Su-35/Su-37

Cy-35/Cy-37

Su-35及びSu-37は、スホーイが中国へのライセンス生産契約で得た資金を元に自社製作された実験機で、姿かたちこそ他のフランカーシリーズと同一ですが、中身は全く別物の、より高度な進化を遂げた発展型です。なおSu-35,Su-37にロシア空軍は一切関知しておりません。また採用への関心も薄いようです。
(以降断り書きが無い限りSu-35を主眼に書かれており、Su-37はそれに準じます。)

戦闘機搭載レーダーとしては最高の能力を持つZhuk-PH N011マルチモードフェイズドアレイレーダーを装備し、N011が地上動目標探知、地形追随、合成開口レーダーモードをサポートしたため、単座のマルチロールファイターとしての能力を高められ全天候でも精密に対地攻撃を実施することも可能になりました。
フライトコントロールシステムはアナログ式フライバイワイヤであったものから4重系統バックアップのデジタル式へと換装され、カナード翼の追加で三面翼ことスリーサーフェス形態となってます。スリーサーフェスの制御は非常に高度な空力学的制御が必要であり、アヴィオニクスに劣るとされるロシア機のフライトコントロールシステムではその潜在能力を活かせていない(ダメダメ)とされていますが、スリーサーフェスの実用機が登場(Su-30MKI)しているので、重大な欠陥であるというレベルではないようです。

(Su-35)
より大きくなったテイルコーンには強力な後方警戒レーダーが搭載されて、後方へのミサイル攻撃が可能となりました。30%出力の大きなAL-37Fターボファンエンジンは上昇力、加速力、燃費の大幅パワーアップを実現しています。

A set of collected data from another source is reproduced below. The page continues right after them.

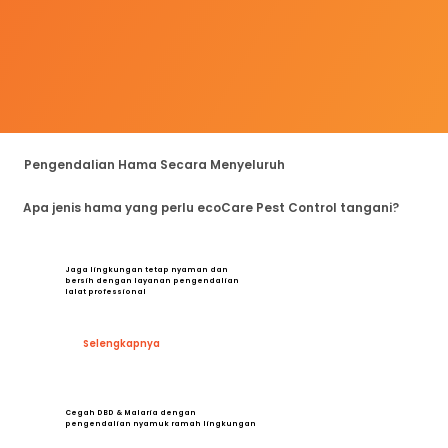
Pengendalian Hama Secara Menyeluruh
Apa jenis hama yang perlu ecoCare Pest Control tangani?
Jaga lingkungan tetap nyaman dan
bersih dengan layanan pengendalian
lalat professional
Selengkapnya
Cegah DBD & Malaria dengan
pengendalian nyamuk ramah lingkungan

セントラルコンピューターをはじめとする、フライトコントロールシステム、火器管システム等、アヴィオニクスにおいて遅れをとっていたロシア機ですが、Su-35の登場により西側に追いついたといえます。グラス化されたコックピットを見れば直感的に理解できるでしょう。
誤解が無いように付け加えておきますが、コンピューターの進化は世界的に加速しているのは周知の事実です。ロシア機が西側に追いついたとは言うもののそれは1980年代の機体にであり、実のところ西側の最新戦闘機はさらに先へと進化してしまっています(むしろ差は大きく開いています)。


(全てSu-35及びSu-37のコックピット)

面白いことにK-36射出座席は30度傾けられており、一部のSu-35では通常の操縦桿ではなく、サイドスティックを採用している機体も存在します。F-16以降、F-22やラファールといった新型戦闘機も同様の配置がなされていることからも、今後このような形式が主流となるのではないでしょうか。上の写真の一番右のコックピットは新型のMiG-29と非常に酷似しています。

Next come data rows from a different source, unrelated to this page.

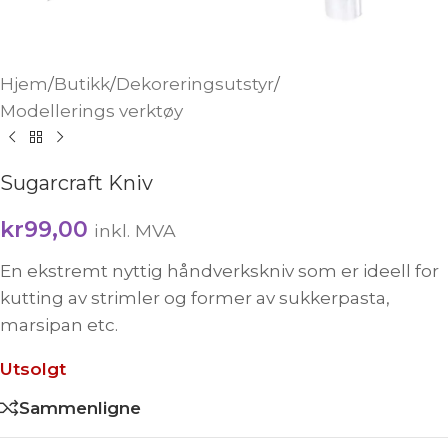
Hjem
/
Butikk
/
Dekoreringsutstyr
/
Modellerings verktøy
Sugarcraft Kniv
kr
99,00
inkl. MVA
En ekstremt nyttig håndverkskniv som er ideell for
kutting av strimler og former av sukkerpasta,
marsipan etc.
Utsolgt
Sammenligne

Su-37はSu-35と殆ど同型機であり、唯一大きく違うのはエンジンが推力偏向型のAL-37FUに換装されていることです。二次元推力偏向(TVC)が可能となったため、より戦闘機離れした機動を行うことが可能となりました。


(Su-37)

2002年現在、Su-35/Su-37を導入している国はありません。韓国次期FX計画でSu-35が提案されており、タイフーン、ラファール、F-15Eらと競合中ですがおそらく韓国はF-15Eを採用すると思われます。

Su-35/Su-37が最高のフランカーであることは違い無いのですが、中国やインドはSu-30MKを購入しSu-35/Su-37はスホーイの必死の売込みにも関わらず、さして興味をしめしている国はありません。将来Su-35/Su-37を導入する国があるかも知れませんが、どちらかというとこの2機種は技術立証機の役割を担っているように思えます。仮に採用する国は無くとも、他のフランカーシリーズでその技術が活かされる事は間違いないでしょう。
なお、現存した2機のSu-37うち1機は墜落、もう1機はTVCが外されています。

例えSu-35/Su-37を採用する国が今後出てきても、そのとき既にフランカーよりも次の世代であるF-35JSF等のステルス戦闘機がはばをきかせているであろうことを考えると、それらに割り込んでSu-35が市場を広げるのは難しいと言えます(アメリカに戦闘機を売ってもらえないようなならず者国家はともかく)。